══ Excerpted records

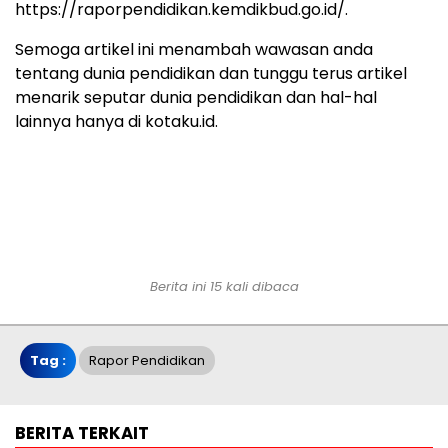
https://raporpendidikan.kemdikbud.go.id/.
Semoga artikel ini menambah wawasan anda
tentang dunia pendidikan dan tunggu terus artikel
menarik seputar dunia pendidikan dan hal-hal
lainnya hanya di kotaku.id.
Berita ini 15 kali dibaca
Tag :
Rapor Pendidikan
BERITA TERKAIT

════

* _Problem_: Nothing but the lines from the one containing "Semoga artikel ini menambah wawasan anda" through the last line of the data above should be given again, each exactly as it stands.

* _Solution for this exercise_:
Semoga artikel ini menambah wawasan anda
tentang dunia pendidikan dan tunggu terus artikel
menarik seputar dunia pendidikan dan hal-hal
lainnya hanya di kotaku.id.
Berita ini 15 kali dibaca
Tag :
Rapor Pendidikan
BERITA TERKAIT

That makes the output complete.